United States District Court Judge Marvin Garbis ruled yesterday that a Baltimore ordinance requiring that “limited-service pregnancy centers” display signs in both English and Spanish indicating that they do not provide or make referrals for abortions or comprehensive birth control services was unconstitutional. Judge Garbis stated that the ordinance violated the Freedom of Speech Clause in the Constitution.

The Roman Catholic Archdiocese of Baltimore and the Greater Baltimore Center for Pregnancy Concerns, which is provided space from the archdiocese at no cost, filed the lawsuit in March 2010. The Catholic Church owns two crisis pregnancy centers (CPCs), according to the Associated Press, that would have been required under the ordinance to post signs.

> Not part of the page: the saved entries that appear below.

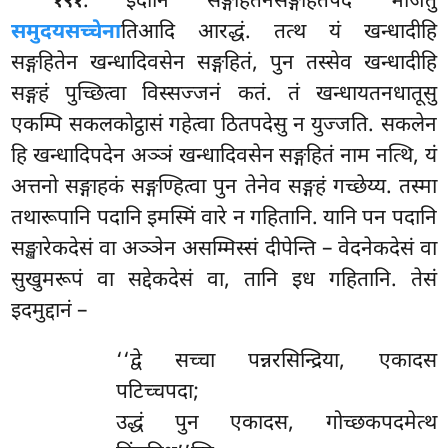
. इदानि
सङ्गहितेनसङ्गहितपदं भाजेतुं
१९१
समुदयसच्चेना
तिआदि आरद्धं. तत्थ यं खन्धादीहि
सङ्गहितेन खन्धादिवसेन सङ्गहितं, पुन तस्सेव खन्धादीहि
सङ्गहं पुच्छित्वा विस्सज्जनं कतं. तं खन्धायतनधातूसु
एकम्पि सकलकोट्ठासं गहेत्वा ठितपदेसु न युज्जति. सकलेन
हि खन्धादिपदेन अञ्ञं खन्धादिवसेन सङ्गहितं नाम नत्थि, यं
अत्तनो सङ्गाहकं सङ्गण्हित्वा पुन तेनेव सङ्गहं गच्छेय्य. तस्मा
तथारूपानि पदानि इमस्मिं वारे न गहितानि. यानि पन पदानि
सङ्खारेकदेसं वा अञ्ञेन असम्मिस्सं दीपेन्ति – वेदनेकदेसं वा
सुखुमरूपं वा सद्देकदेसं वा, तानि इध गहितानि. तेसं
इदमुद्दानं –
‘‘द्वे सच्चा पन्नरसिन्द्रिया, एकादस
पटिच्चपदा;
उद्धं पुन एकादस, गोच्छकपदमेत्थ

Stephanie Toti, senior staff attorney at the Center for Reproductive Rights, stated, “We plan to immediately appeal today’s court’s decision and we are confident we will prevail. Baltimore’s ordinance is a common sense measure designed to protect consumers from a long-standing and documented pattern of deceptive practices by crisis pregnancy centers.”

Currently, there are an estimated 3,500 CPCs nationwide, most of which are affiliated with one or more national umbrella organizations. CPCs often pose as comprehensive health centers and offer “free” pregnancy tests. Some CPCs coerce and intimidate women out of considering abortion as an option, and prevent women from receiving neutral and comprehensive medical advice. These clinics are typically run by anti-abortion volunteers who are not licensed medical professionals.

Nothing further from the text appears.